Pedro França/Agência Senado
Brasília - Congresso - Congresso Nacional Poder Legislativo
Texto ainda precisa ser votado pelos plenários da Câmara e do Senado até o dia 3 de junho

A medida prorrogou até 4 de dezembro de 2020 o prazo de pagamento da gratificação de representação de gabinete e da gratificação temporária a servidores ou empregados de outros órgãos que estejam trabalhando na AGU. O prazo para as gratificações se encerraria no dia 31 de janeiro deste ano, dia em que o Executivo editou a MP.

De acordo com o governo federal, a prorrogação foi necessária para assegurar a continuidade do serviço da AGU, que enfrenta carência de pessoal.
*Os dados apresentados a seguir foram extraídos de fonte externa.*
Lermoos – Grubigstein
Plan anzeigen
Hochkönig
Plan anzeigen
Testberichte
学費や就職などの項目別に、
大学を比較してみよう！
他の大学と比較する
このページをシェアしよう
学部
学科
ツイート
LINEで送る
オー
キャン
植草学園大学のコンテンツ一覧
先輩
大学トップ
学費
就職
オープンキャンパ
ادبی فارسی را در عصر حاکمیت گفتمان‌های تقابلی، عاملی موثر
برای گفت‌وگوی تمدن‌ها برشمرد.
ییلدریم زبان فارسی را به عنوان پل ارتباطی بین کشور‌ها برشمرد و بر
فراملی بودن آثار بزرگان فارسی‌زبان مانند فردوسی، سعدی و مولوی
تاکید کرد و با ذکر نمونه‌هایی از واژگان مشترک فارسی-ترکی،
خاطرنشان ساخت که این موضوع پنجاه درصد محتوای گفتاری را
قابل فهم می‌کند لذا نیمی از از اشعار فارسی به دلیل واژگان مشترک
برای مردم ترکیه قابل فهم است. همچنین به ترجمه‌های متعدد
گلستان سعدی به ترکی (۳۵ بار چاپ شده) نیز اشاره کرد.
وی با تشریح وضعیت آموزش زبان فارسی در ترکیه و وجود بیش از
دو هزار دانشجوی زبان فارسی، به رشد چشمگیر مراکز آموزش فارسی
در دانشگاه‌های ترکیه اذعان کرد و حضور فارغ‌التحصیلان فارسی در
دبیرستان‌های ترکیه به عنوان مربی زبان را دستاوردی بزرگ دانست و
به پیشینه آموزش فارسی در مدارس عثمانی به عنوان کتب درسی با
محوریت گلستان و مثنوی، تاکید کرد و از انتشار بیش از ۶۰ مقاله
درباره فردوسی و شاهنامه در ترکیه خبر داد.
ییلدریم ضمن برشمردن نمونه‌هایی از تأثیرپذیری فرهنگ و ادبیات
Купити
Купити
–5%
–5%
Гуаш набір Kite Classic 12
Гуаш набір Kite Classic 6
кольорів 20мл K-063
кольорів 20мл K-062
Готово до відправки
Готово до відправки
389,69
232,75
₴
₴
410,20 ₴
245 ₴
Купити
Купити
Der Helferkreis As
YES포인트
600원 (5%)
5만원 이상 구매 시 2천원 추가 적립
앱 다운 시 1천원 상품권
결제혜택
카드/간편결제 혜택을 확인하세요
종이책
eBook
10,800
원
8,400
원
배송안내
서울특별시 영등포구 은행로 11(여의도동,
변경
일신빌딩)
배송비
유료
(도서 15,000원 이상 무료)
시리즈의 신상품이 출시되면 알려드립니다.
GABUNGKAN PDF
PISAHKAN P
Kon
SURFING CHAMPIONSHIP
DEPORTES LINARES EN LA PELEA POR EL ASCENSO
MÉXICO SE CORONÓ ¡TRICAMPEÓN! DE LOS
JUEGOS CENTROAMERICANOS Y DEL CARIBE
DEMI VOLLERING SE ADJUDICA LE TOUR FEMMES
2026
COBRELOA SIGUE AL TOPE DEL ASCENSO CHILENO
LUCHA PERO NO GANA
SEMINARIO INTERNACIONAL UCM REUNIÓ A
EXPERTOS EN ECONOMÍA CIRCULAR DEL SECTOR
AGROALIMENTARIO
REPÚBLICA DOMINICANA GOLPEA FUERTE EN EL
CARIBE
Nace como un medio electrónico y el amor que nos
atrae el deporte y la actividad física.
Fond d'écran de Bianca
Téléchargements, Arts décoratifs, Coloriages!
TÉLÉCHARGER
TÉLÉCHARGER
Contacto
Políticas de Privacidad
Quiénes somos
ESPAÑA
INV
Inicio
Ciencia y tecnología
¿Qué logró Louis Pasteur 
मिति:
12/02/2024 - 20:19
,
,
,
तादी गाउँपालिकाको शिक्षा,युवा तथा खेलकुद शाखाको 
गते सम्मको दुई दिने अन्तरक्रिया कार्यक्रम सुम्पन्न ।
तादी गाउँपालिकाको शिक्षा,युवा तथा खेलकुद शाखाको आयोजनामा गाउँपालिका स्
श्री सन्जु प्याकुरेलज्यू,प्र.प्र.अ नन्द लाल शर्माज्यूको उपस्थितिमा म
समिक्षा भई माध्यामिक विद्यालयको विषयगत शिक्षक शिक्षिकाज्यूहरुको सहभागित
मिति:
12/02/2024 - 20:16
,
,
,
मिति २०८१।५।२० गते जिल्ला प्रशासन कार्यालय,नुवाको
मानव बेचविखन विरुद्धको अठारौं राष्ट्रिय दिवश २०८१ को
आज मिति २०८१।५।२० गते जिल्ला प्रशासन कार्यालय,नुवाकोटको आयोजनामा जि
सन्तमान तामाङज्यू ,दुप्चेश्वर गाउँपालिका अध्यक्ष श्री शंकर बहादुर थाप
A situação, segundo o Executivo, tende a se agravar ainda mais porque há expectativa elevada de aposentadorias nos próximos anos.

Segurança
O texto também incluiu os integrantes da Secretaria Nacional de Segurança Pública (Senasp) vindos do Ministério da Justiça e Segurança Pública entre os que poderão ser representados pela AGU em casos de investigação ou processo judicial.

Antes, a lei de cooperação federativa na área de segurança (11.473/07) previa essa assistência aos integrantes da Força Nacional de Segurança Pública, da Secretaria de Operações Integradas e do Departamento Penitenciário Nacional que trabalham na Senasp.

Reivindicação
A aprovação se deu após discussão intensa entre os parlamentares. O deputado Paulo Teixeira (PT-SP) fez um apelo para que fossem incluídas no texto reivindicações dos defensores públicos da União e ameaçou pedir vista, o que atrasaria a tramitação.
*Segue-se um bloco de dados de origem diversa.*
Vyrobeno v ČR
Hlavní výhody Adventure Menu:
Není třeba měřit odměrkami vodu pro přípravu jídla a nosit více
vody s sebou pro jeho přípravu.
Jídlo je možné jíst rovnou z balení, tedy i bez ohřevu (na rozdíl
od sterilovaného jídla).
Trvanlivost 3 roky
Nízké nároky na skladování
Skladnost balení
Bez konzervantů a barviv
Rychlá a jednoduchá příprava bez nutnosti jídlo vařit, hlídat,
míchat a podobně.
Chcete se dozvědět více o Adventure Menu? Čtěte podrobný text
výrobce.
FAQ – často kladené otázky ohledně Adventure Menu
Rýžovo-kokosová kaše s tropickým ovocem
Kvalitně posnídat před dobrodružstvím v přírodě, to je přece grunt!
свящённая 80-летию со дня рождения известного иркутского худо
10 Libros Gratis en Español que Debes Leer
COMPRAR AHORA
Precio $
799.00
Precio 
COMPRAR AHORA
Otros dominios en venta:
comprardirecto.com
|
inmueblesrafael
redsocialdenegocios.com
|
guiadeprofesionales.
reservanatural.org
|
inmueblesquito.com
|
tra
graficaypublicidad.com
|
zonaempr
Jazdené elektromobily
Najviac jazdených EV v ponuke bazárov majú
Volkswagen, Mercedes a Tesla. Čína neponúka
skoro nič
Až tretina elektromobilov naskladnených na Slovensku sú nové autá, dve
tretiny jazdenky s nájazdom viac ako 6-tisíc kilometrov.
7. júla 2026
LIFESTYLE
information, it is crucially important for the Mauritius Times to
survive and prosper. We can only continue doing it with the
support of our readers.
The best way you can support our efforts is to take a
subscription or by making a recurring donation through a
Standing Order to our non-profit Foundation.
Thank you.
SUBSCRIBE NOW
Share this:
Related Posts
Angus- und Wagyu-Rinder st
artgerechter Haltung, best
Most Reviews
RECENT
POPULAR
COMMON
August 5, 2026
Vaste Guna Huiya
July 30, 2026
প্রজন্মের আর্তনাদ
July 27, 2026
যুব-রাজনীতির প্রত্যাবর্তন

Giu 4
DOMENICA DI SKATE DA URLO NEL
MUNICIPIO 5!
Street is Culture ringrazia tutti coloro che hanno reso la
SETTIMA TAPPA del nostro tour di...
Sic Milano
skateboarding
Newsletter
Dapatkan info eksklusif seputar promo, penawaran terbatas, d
Apesar de concordar com o mérito da reivindicação, o relator, senador Telmário Mota (Pros-RR), lembrou que o prazo para a apresentação de emendas já havia se encerrado e que um pedido de vista poderia inviabilizar a aprovação da MP. O texto perde a validade no dia 3 de junho e ainda precisa ser discutido na Câmara e no Senado.

A senadora Juíza Selma (PSL-MT) afirmou que a inclusão dos defensores na MP traria vários problemas, como vício de iniciativa, aumento de despesas e falta de pertinência com o tema da MP. Outra parlamentar governista, a deputada Bia Kicis (PSL-DF) comprometeu-se a buscar uma solução com o Executivo para viabilizar a continuidade do trabalho da Defensoria Pública da União, que também enfrenta carência de pessoal.

Sem o pedido de vista, foi aprovado o relatório do senador Telmário, que manteve o texto do Executivo e rejeitou as 11 emendas que haviam sido apresentadas.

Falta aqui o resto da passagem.